劣後債に投資するリスクとリターンって? 劣後債投資に潜むリスク

今回は劣後債への投資について考えてみたいと思います。劣後債ってどんなもの?という方は、
一番下の「劣後債の仕組み」をご覧ください。

よく、劣後債は「預金より高い金利ですよ」「国債、社債より高い金利でお得ですよ」「債権を発行している銀行が万が一つぶれても政府が保証するから大丈夫ですよ」と、このような宣伝文句がうたわれています。しかし、そんなにうまい話があるのでしょうか? やはりここでもリスクとリターンです。リターンの影にリスクあり。今回は劣後債投資に潜むリスクについて検討していきたいと思います。

1.一番怖いのは発行体の破たん時のリスク
2010年にアイルランドの大手銀行が国有化されたときも劣後債4000億円が整理され元の価値の20%相当額の債権と交換されることになりました。
国内でも、2010年に日本振興銀行の破たん時にペイオフが発動され債権カットされた例があります。劣後債は債券よりも弁済順位が低く、破たん時には実質株式と同程度(つまり0)と思っておいた方がいいでしょう。上場または公開している会社であれば、株式は破たん前の段階で市場で売却は可能でしょうから、市場のないか又はあっても流動性に劣る劣後債は、売却可能性の面で劣ると言わざると得ません。
金融機関のセールスマンは自分の勤めている会社が潰れるとは思っていませんから、うちが潰れると思わなかったら買って下さいと自信満々にいいます。しかし一昔前の「護送船団方式」の時代はとっくに終わっています。荒々しい市場のただ中にあって、弱肉強食の金融の世界で絶対潰れないと言い切れるのでしょうか?。

○預金とちがい発行体のデフォルトリスクがあることの認識を持つ ~格付けを気にする。~
○できるだけ、信用性の高い発行体のものを買うべき。 ~リスクの回避~
○万が一の破たんにそなえ、そのようなリスクにさらしてもよいお金を投資する。 ~資金の性格にに応じた投資を~

2.換金性に劣るリスク
中途換金しようと思っても、思うように売れないリスクがあります。購入時に中途換金する場合について、詳細に説明を求めておくべきでしょう。
また、期中償還される場合があります。最近では下の住信SBIネット銀行は5年目以降繰上償還されない場合は大幅に金利が上がります。しかしこれまでの例を見ても、発行体がよほど資金難におちいらないかぎり、繰り上げ償還されないことはないでしょう。
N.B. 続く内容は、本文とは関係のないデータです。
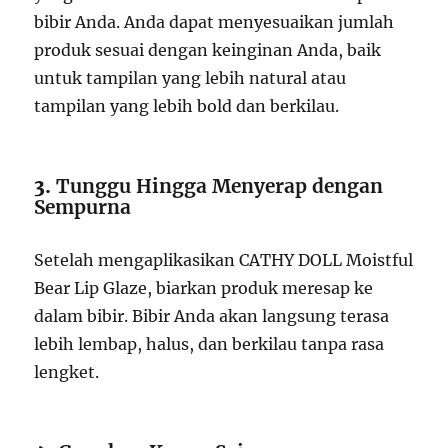
bibir Anda. Anda dapat menyesuaikan jumlah
produk sesuai dengan keinginan Anda, baik
untuk tampilan yang lebih natural atau
tampilan yang lebih bold dan berkilau.
3.
Tunggu Hingga Menyerap dengan
Sempurna
Setelah mengaplikasikan CATHY DOLL Moistful
Bear Lip Glaze, biarkan produk meresap ke
dalam bibir. Bibir Anda akan langsung terasa
lebih lembap, halus, dan berkilau tanpa rasa
lengket.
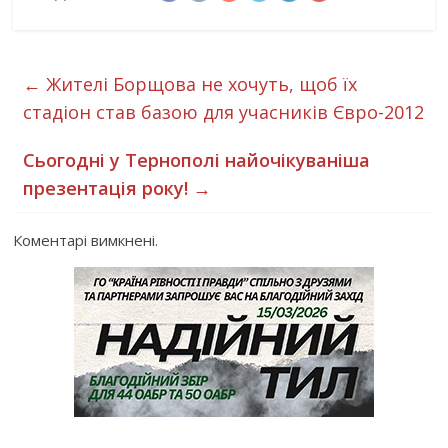
←
Жителі Борщова не хочуть, щоб їх
стадіон став базою для учасників Євро-2012
Сьогодні у Тернополі найочікуваніша
презентація року!
→
Коментарі вимкнені.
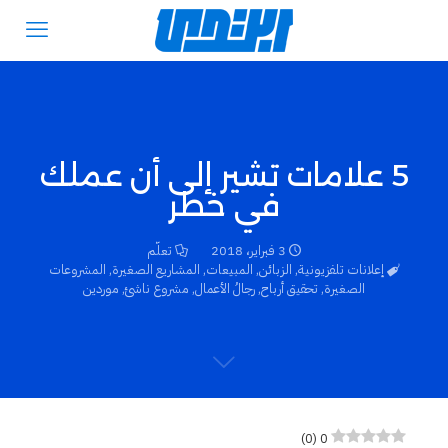
5 علامات تشير إلى أن عملك
في خطر
3 فبراير، 2018
تعلّم
إعلانات تلفزيونية
,
الزبائن
,
المبيعات
,
المشاريع الصغيرة
,
المشروعات
الصغيرة
,
تحقيق أرباح
,
رجالُ الأعمال
,
مشروع ناشئ
,
موردين
)
0
(
0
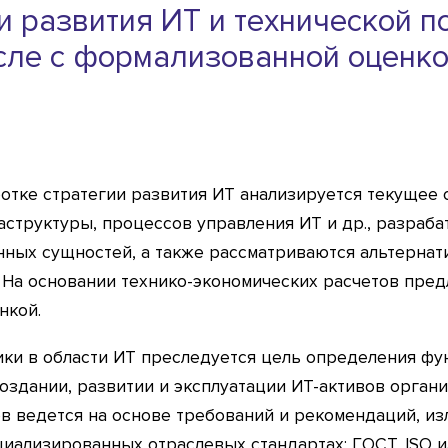
и развития ИТ и технической п
исле с формализованной оценко
ботке стратегии развития ИТ анализируется текущее
аструктуры, процессов управления ИТ и др., разраб
ных сущностей, а также рассматриваются альтерна
 На основании технико-экономических расчетов пред
нкой.
ики в области ИТ преследуется цель определения ф
оздании, развитии и эксплуатации ИТ-активов орган
ов ведется на основе требований и рекомендаций, и
ециализированных отраслевых стандартах: ГОСТ, ISO и/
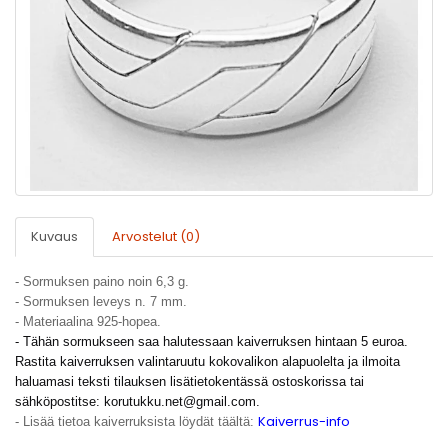
Kuvaus
Arvostelut (0)
- Sormuksen paino noin 6,3 g.
- Sormuksen leveys n. 7 mm.
- Materiaalina 925-hopea.
- Tähän sormukseen saa halutessaan kaiverruksen hintaan 5 euroa.
Rastita kaiverruksen valintaruutu kokovalikon alapuolelta ja ilmoita
haluamasi teksti tilauksen lisätietokentässä ostoskorissa tai
sähköpostitse:
korutukku.net@gmail.com
.
Kaiverrus-info
- Lisää tietoa kaiverruksista löydät täältä:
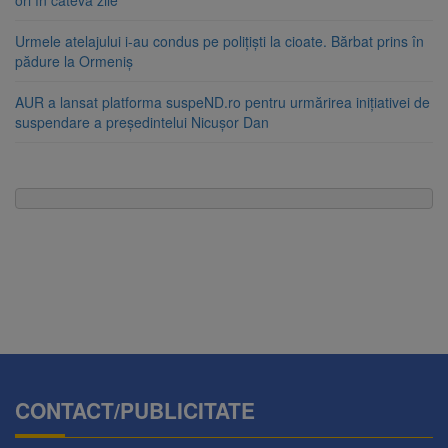
ori în câteva zile
Urmele atelajului i-au condus pe polițiști la cioate. Bărbat prins în
pădure la Ormeniș
AUR a lansat platforma suspeND.ro pentru urmărirea inițiativei de
suspendare a președintelui Nicușor Dan
CONTACT/PUBLICITATE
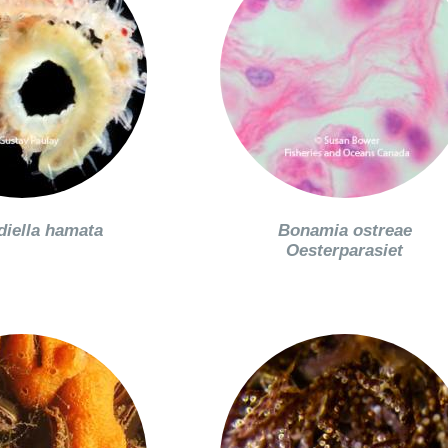
diella hamata
Bonamia ostreae
Oesterparasiet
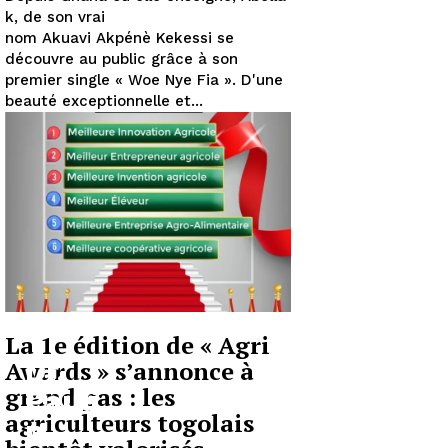
k, de son vrai
nom Akuavi Akpénè Kekessi se
découvre au public grâce à son
premier single « Woe Nye Fia ». D'une
beauté exceptionnelle et...
La 1e édition de « Agri
Dr.
Awards » s’annonce à
grand pas : les
Pauli
agriculteurs togolais
n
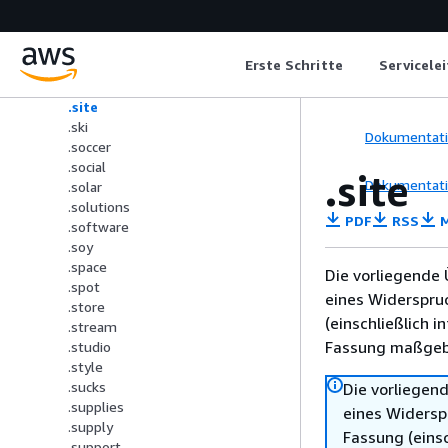
.shoes
.shop
.einkaufen
Erste Schritte
Servicele
.show
.singles
.site
.ski
Dokumentat
.soccer
.social
.site
Dokumentat
.solar
.solutions
PDF
RSS
M
.software
.soy
.space
Die vorliegende 
.spot
eines Widerspru
.store
(einschließlich 
.stream
Fassung maßgebl
.studio
.style
.sucks
Die vorliegend
.supplies
eines Widersp
.supply
Fassung (einsc
.support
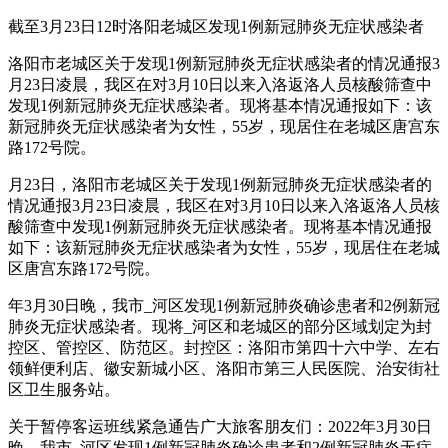
截至3月23日12时洛阳老城区发现1例新冠肺炎无症状感染者
洛阳市老城区关于发现1例新冠肺炎无症状感染者的情况通报3
月23日凌晨，我区在对3月10日以来入洛返洛人员核酸筛查中
发现1例新冠肺炎无症状感染者。现将基本情况通报如下：该
新冠肺炎无症状感染者为女性，55岁，现居住在老城区唐宫东
路172号院。
月23日，洛阳市老城区关于发现1例新冠肺炎无症状感染者的
情况通报3月23日凌晨，我区在对3月10日以来入洛返洛人员核
酸筛查中发现1例新冠肺炎无症状感染者。现将基本情况通报
如下：该新冠肺炎无症状感染者为女性，55岁，现居住在老城
区唐宫东路172号院。
年3月30日晚，我市_河区发现1例新冠肺炎确诊患者和2例新冠
肺炎无症状感染者。现将_河区和老城区的部分区域划定为封
控区、管控区、防范区。封控区：洛阳市第四十六中学、左右
领鲜便利店、徽安新城小区、洛阳市第三人民医院、治安街社
区卫生服务站。
关于暂停客运班线紧急通告广大旅客朋友们：2022年3月30日
晚，我市_河区发现1例新冠肺炎确诊患者和2例新冠肺炎无症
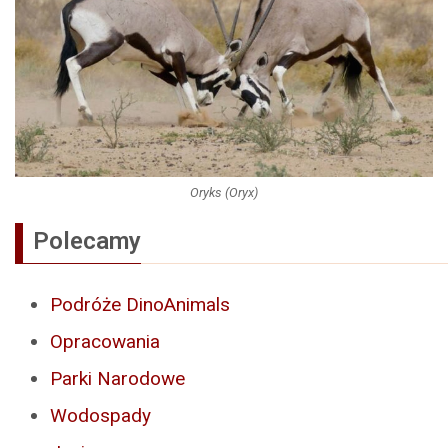
Oryks (Oryx)
Polecamy
Podróże DinoAnimals
Opracowania
Parki Narodowe
Wodospady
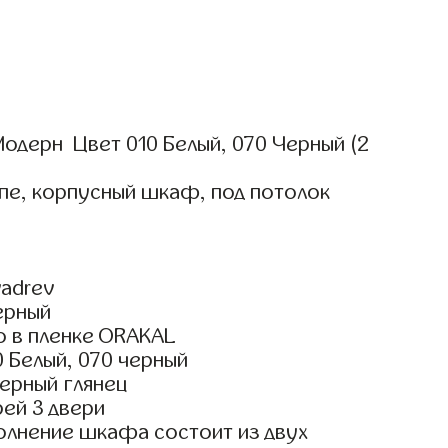
одерн Цвет 010 Белый, 070 Черный (2
пе, корпусный шкаф, под потолок
adrev
ерный
о в пленке ORAKAL
 Белый, 070 черный
ерный глянец
ей 3 двери
олнение шкафа состоит из двух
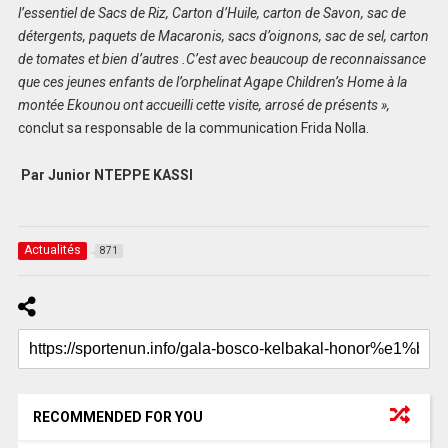
l’essentiel de Sacs de Riz, Carton d’Huile, carton de Savon, sac de
détergents, paquets de Macaronis, sacs d’oignons, sac de sel, carton
de tomates et bien d’autres .C’est avec beaucoup de reconnaissance
que ces jeunes enfants de l’orphelinat Agape Children’s Home à la
montée Ekounou ont accueilli cette visite, arrosé de présents »,
conclut sa responsable de la communication Frida Nolla.
Par Junior NTEPPE KASSI
Actualités
871
RECOMMENDED FOR YOU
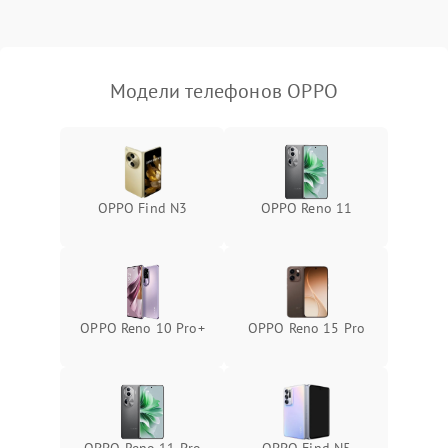
Модели телефонов OPPO
OPPO Find N3
OPPO Reno 11
OPPO Reno 10 Pro+
OPPO Reno 15 Pro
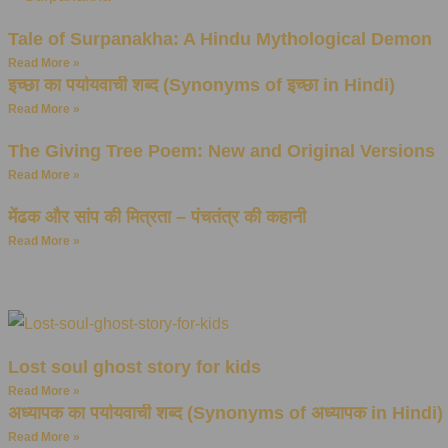
Tale of Surpanakha: A Hindu Mythological Demon
Read More »
इच्छा का पर्यायवाची शब्द (Synonyms of इच्छा in Hindi)
Read More »
The Giving Tree Poem: New and Original Versions
Read More »
मेंढक और सांप की मित्रता – पंचतंत्र की कहानी
Read More »
Lost soul ghost story for kids
Read More »
अध्यापक का पर्यायवाची शब्द (Synonyms of अध्यापक in Hindi)
Read More »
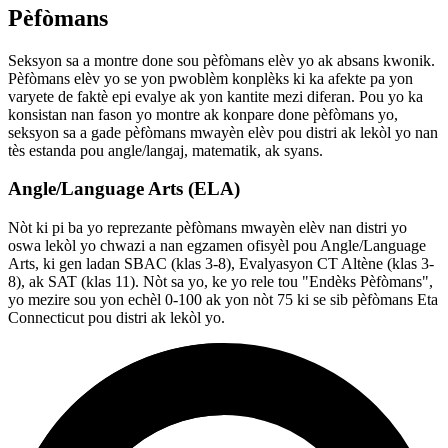
Pèfòmans
Seksyon sa a montre done sou pèfòmans elèv yo ak absans kwonik.
Pèfòmans elèv yo se yon pwoblèm konplèks ki ka afekte pa yon
varyete de faktè epi evalye ak yon kantite mezi diferan. Pou yo ka
konsistan nan fason yo montre ak konpare done pèfòmans yo,
seksyon sa a gade pèfòmans mwayèn elèv pou distri ak lekòl yo nan
tès estanda pou angle/langaj, matematik, ak syans.
Angle/Language Arts (ELA)
Nòt ki pi ba yo reprezante pèfòmans mwayèn elèv nan distri yo
oswa lekòl yo chwazi a nan egzamen ofisyèl pou Angle/Language
Arts, ki gen ladan SBAC (klas 3-8), Evalyasyon CT Altène (klas 3-
8), ak SAT (klas 11). Nòt sa yo, ke yo rele tou "Endèks Pèfòmans",
yo mezire sou yon echèl 0-100 ak yon nòt 75 ki se sib pèfòmans Eta
Connecticut pou distri ak lekòl yo.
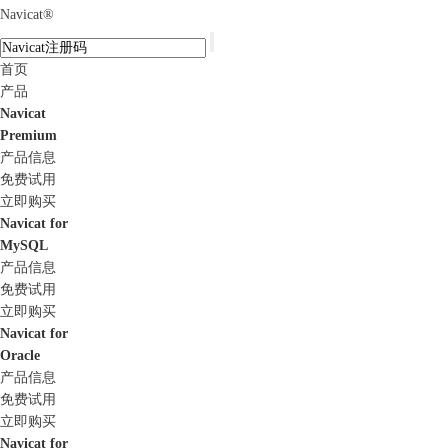
Navicat
®
首页
产品
Navicat
Premium
产品信息
免费试用
立即购买
Navicat for
MySQL
产品信息
免费试用
立即购买
Navicat for
Oracle
产品信息
免费试用
立即购买
Navicat for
劣後債に投資する資金は中途換金の可能性はありますか?
○中途換金する場合に手数料が多くかかったり、不当に安い値で買い取る条件になっていませんか?
○5年で繰上償還がありうる場合、最低5年間は資金を寝かしておけますか?

3.リターン:
相対的に金利が高いです。以下の事例をご覧ください。

最近発行された例です。

発行2013年7月
住信SBIネット銀行 第2回劣後債
利率:1.19%
期間:当初 5年 2013/7/30~2018/6/30
以降 5年 LIBOR+2.15%
格付:A-
最低購入金額:10万円~

新生銀行 第5回劣後債
利率:3.59%
期間:当初5年 2013/05/27~2018/05/26
以降 5年 5 年物円スワップのオファード・レート+3.00%
格付:BBB
最低購入金額:100万円~

-参考資料-
劣後債の仕組み:
「劣後特約」という、発行体の債務の中でデフォルト(債務不履行)があったときの債務の中で弁済の優先順位が、一般の債務や普通社債より低い(劣後する)条件が付いた社債のことです。
通常、債権の発行主体が債務不履行(つまり倒産)になれば、元本が額面どおり返済されません。倒産すれば価値が0(つまり紙くず)となるのがほとんどである株式と違い、債権者は残余財産から返済を受けることができます。劣後債は、会社のBS(貸借対照表)上の通常の債務や社債より返済順位が低く、倒産した場合の返済も後回しになるリスクがある分、利率が良くなっています。

劣後債の発行される理由:
劣後債の発行体は金融機関が多くなっています。これは、銀行経営の健全性を維持するための国際ルールであるBIS規制では、劣後債は一定限度まで自己資本に計上できることとなっており、自己資本比率を高め、経営の健全性を高めたい銀行にとって、劣後債を発行するメリットがあるからです。